Em “Brotando da Terra”, o Coreto lentamente germina recorrendo exactamente ao tipo de orquestração polifónica da secção de metais que tanto o caracteriza, orquestração essa que se vai encorpando e adensando até dar espaço ao solo de Susana Santos Silva, pintado sob tela fecundada pelo quarteto formado por guitarra, piano, contrabaixo e bateria. “A Jornada”, após uma introdução plena de vitalidade, abre para um solo de Brandão, protagonizado com e num registo próximo do free jazz. Segue-se uma revisitação ao motivo de partida, cenas de tensão e alarme, terminando, por fim, a jornada por entre murmúrios e lamentos provenientes dos trombones de Andreia Santos e Daniel Dias. “Celebração” é o tema mais colorido do disco, consistindo numa espécie de hard bop orquestral, todo ele coolness e bem-estar. O Coreto entra em rota de colisão interna em “Conflito”, tema maioritariamente baseado em improvisação e no qual o grupo apenas se reúne para uma breve discussão a meio caminho que gradualmente aumenta em intensidade. “Faina” é uma work song e se o jazz tivesse nascido nas zonas agrícolas do norte de Portugal e não em Nova Orleães? –, industriosa e compassada, à qual é emprestada voz para os típicos shouts humanizantes, acabando em clima de dissidência, com breves mas deliciosas referências a Coltrane a emergirem no solo de Ciríaco. Já “Contemplação” começa num ténue e delicado jogo de forças com a eufonia, desenvolvendo-se posteriormente através de uma série de imagens abstractas, criadas com recurso a sons funcionais que dão forma a um filme sonoro de carácter textural, geométrico e fractal. Por fim, “Lar”, uma das pérolas reconfortantes deste álbum, faz o grupo regressar a casa depois de um longo périplo, transmitindo tanto a serenidade do conforto como o regozijo do triunfo. 
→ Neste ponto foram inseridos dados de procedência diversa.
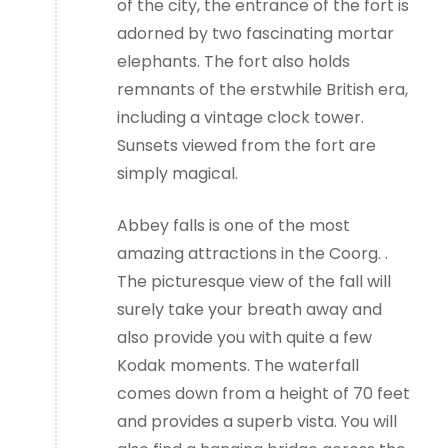
of the city, the entrance of the fort is
adorned by two fascinating mortar
elephants. The fort also holds
remnants of the erstwhile British era,
including a vintage clock tower.
Sunsets viewed from the fort are
simply magical.
Abbey falls is one of the most
amazing attractions in the Coorg. .
The picturesque view of the fall will
surely take your breath away and
also provide you with quite a few
Kodak moments. The waterfall
comes down from a height of 70 feet
and provides a superb vista. You will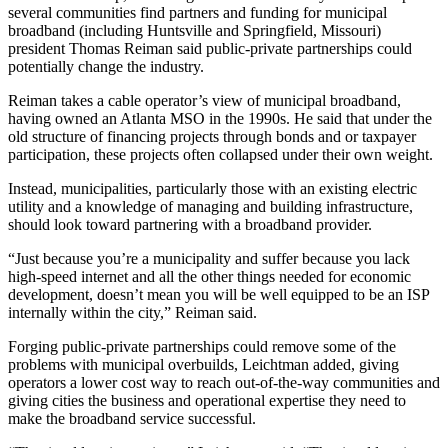
several communities find partners and funding for municipal
broadband (including Huntsville and Springfield, Missouri)
president Thomas Reiman said public-private partnerships could
potentially change the industry.
Reiman takes a cable operator’s view of municipal broadband,
having owned an Atlanta MSO in the 1990s. He said that under the
old structure of financing projects through bonds and or taxpayer
participation, these projects often collapsed under their own weight.
Instead, municipalities, particularly those with an existing electric
utility and a knowledge of managing and building infrastructure,
should look toward partnering with a broadband provider.
“Just because you’re a municipality and suffer because you lack
high-speed internet and all the other things needed for economic
development, doesn’t mean you will be well equipped to be an ISP
internally within the city,” Reiman said.
Forging public-private partnerships could remove some of the
problems with municipal overbuilds, Leichtman added, giving
operators a lower cost way to reach out-of-the-way communities and
giving cities the business and operational expertise they need to
make the broadband service successful.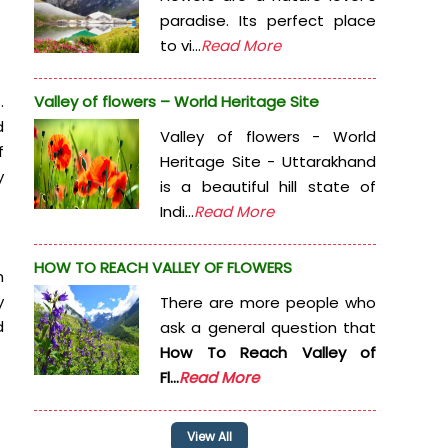
paradise. Its perfect place
to vi...
Read More
.
Valley of flowers – World Heritage Site
d
Valley of flowers - World
f
Heritage Site - Uttarakhand
y
is a beautiful hill state of
Indi...
Read More
HOW TO REACH VALLEY OF FLOWERS
h
y
There are more people who
d
ask a general question that
How To Reach Valley of
Fl...
Read More
View All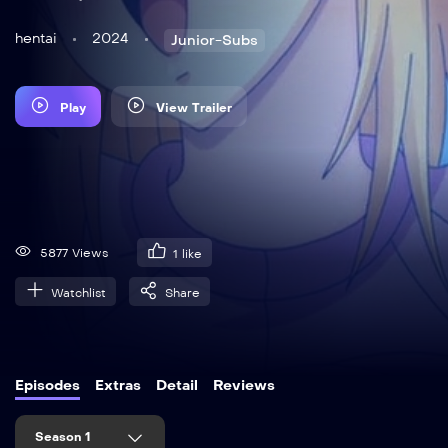
hentai
2024
Junior-Subs
Play
View Trailer
5877 Views
1
like
Watchlist
Share
Episodes
Extras
Detail
Reviews
Season 1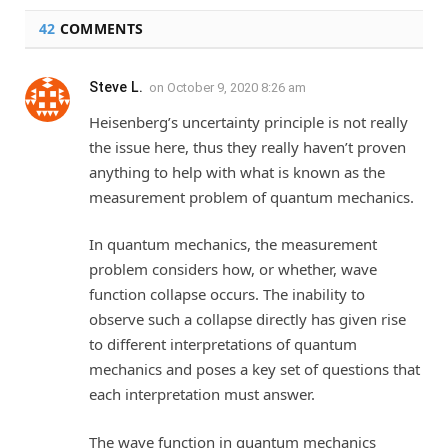
42
COMMENTS
Steve L.
on
October 9, 2020 8:26 am
Heisenberg’s uncertainty principle is not really
the issue here, thus they really haven’t proven
anything to help with what is known as the
measurement problem of quantum mechanics.
In quantum mechanics, the measurement
problem considers how, or whether, wave
function collapse occurs. The inability to
observe such a collapse directly has given rise
to different interpretations of quantum
mechanics and poses a key set of questions that
each interpretation must answer.
The wave function in quantum mechanics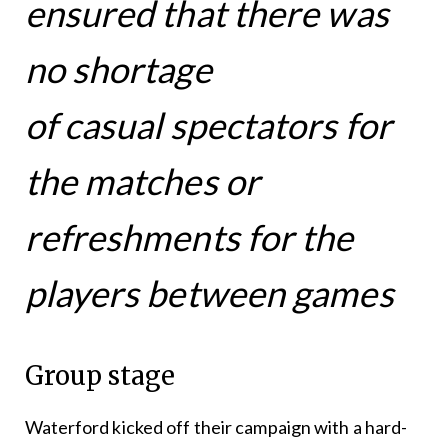
ensured that there was
no shortage
of casual spectators for
the matches or
refreshments for the
players between games
Group stage
Waterford kicked off their campaign with a hard-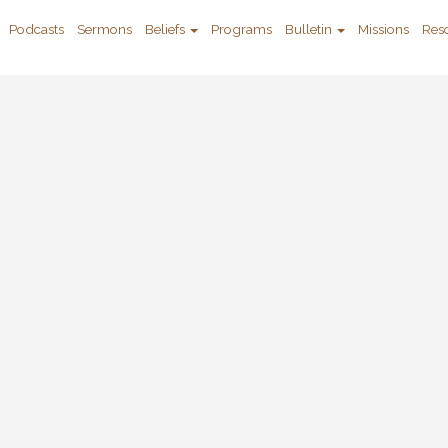
Podcasts
Sermons
Beliefs
Programs
Bulletin
Missions
Res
Sendo o imaginário de uma tribo muitas vezes de carácter mítico, ou pelo menos baseado numa racionalidade muito própria, é fascinante que esta em específico – leia-se o Coreto – consiga veicular as suas ideias de forma tão impactante. Não sendo todas elas pronta e necessariamente inteligíveis de um ponto de vista técnico ou simbólico, são, sem sombra de dúvida, verdadeiramente tocantes de um ponto de vista emocional. E isso é sinal de que um certo tipo de comunhão foi realmente estabelecido, comunhão essa que ultrapassa os limites da própria tribo, sendo comungada por todos os envolvidos – músicos e ouvintes – num ritual tão importante como necessário. Um disco essencial que totaliza e materializa o ethos Porta Jazz: música de excelência feita por todos e para todos. Maravilha!, diria eu.